Introduction to Topic Modeling in Python

03:30 PM - 04:25 PM on August 16, 2015, Room 704

Christine Doig

Audience level:
novice
Watch:
http://youtu.be/kzmf6mOCm5M

Description

Topic models are a suite of algorithms that uncover the hidden thematic structure in document collections. These algorithms help us develop new ways to search, browse and summarize large archives of texts. This talk will introduce topic modeling and one of it's most widely used algorithms called LDA (Latent Dirichlet Allocation). Attendees will learn how to use Python to analyze the content of their text documents.

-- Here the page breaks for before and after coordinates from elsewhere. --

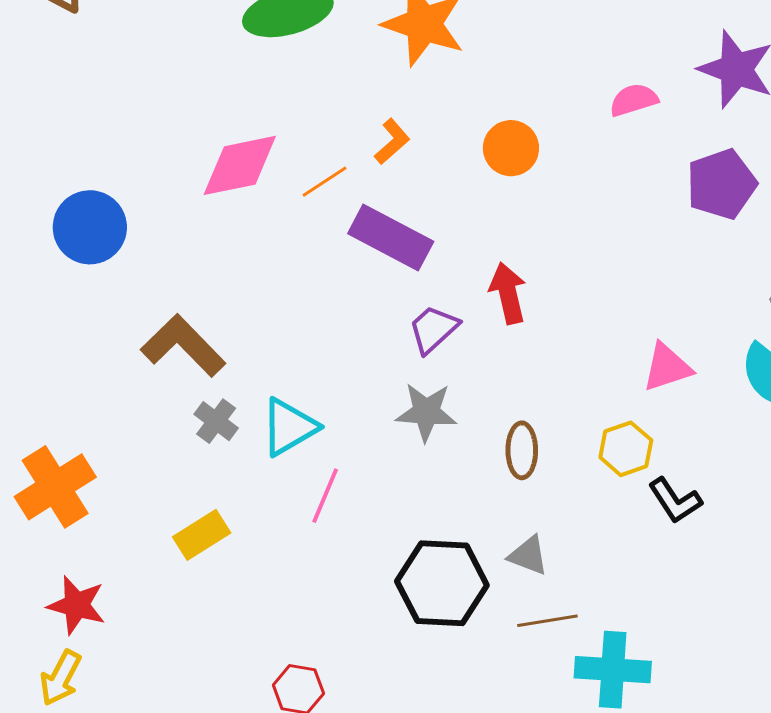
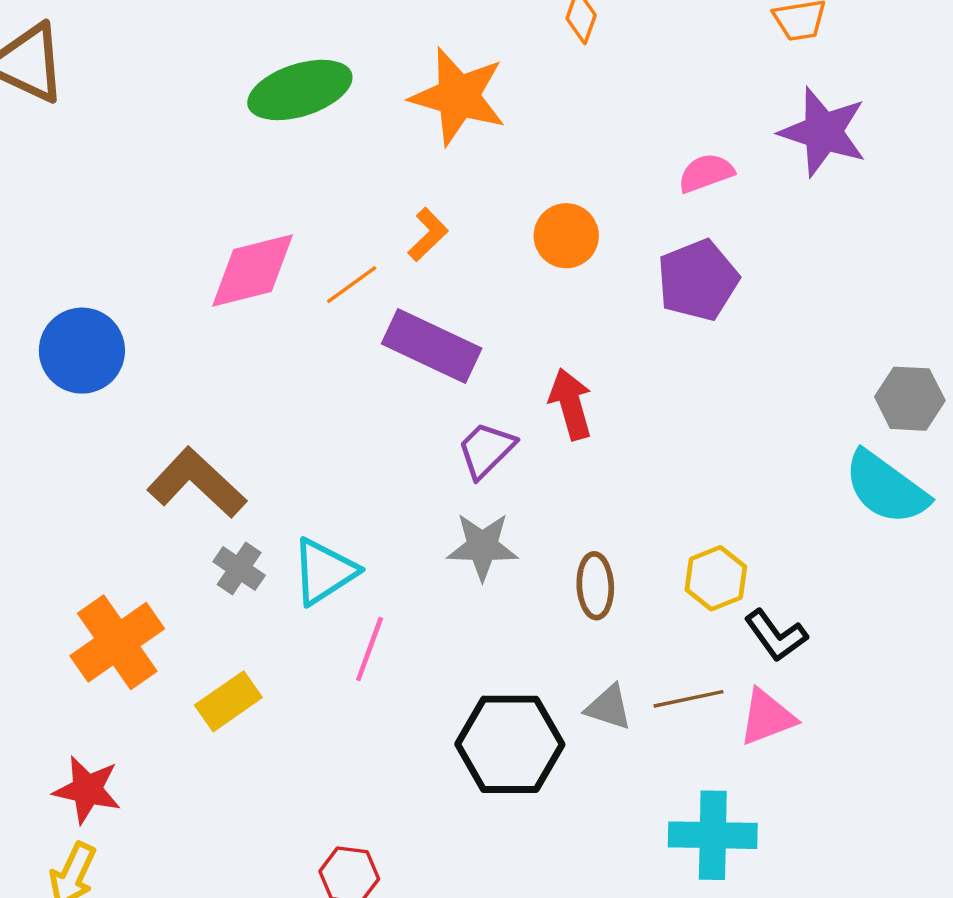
purple pentagon: (721, 184) -> (698, 280), moved
pink triangle: (667, 367) -> (767, 717), moved
orange cross: (55, 487) -> (117, 642), moved
brown line: (547, 621) -> (689, 699), moved

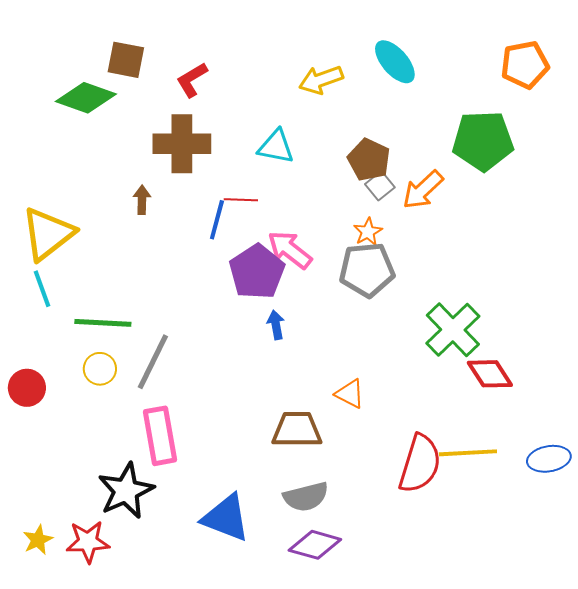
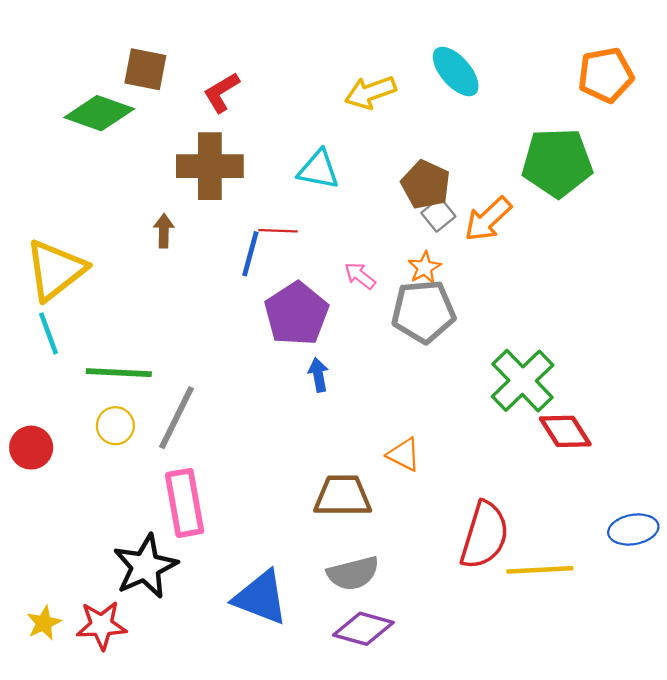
pink arrow: (290, 250) -> (360, 276), moved, size x0.6
yellow line: (468, 453) -> (540, 570), moved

The talk will go through the full topic modeling pipeline: from different ways of tokenizing your document, to using the Python library gensim, to visualizing your results and understanding how to evaluate them.

Abstract

Research papers, newspaper articles, blogs, websites' content; text data is everywhere and it is frequently found without labels that could help us classify them and extract meaningful understanding of their content. To solve these problems, an unsupervised Machine Learning method, called Topic Modeling, was developed to analyze large collections of unlabeled text documents. Topic models are a suite of algorithms that uncover the hidden thematic structure in document collections. These algorithms help us develop new ways to search, browse and summarize large archives of texts.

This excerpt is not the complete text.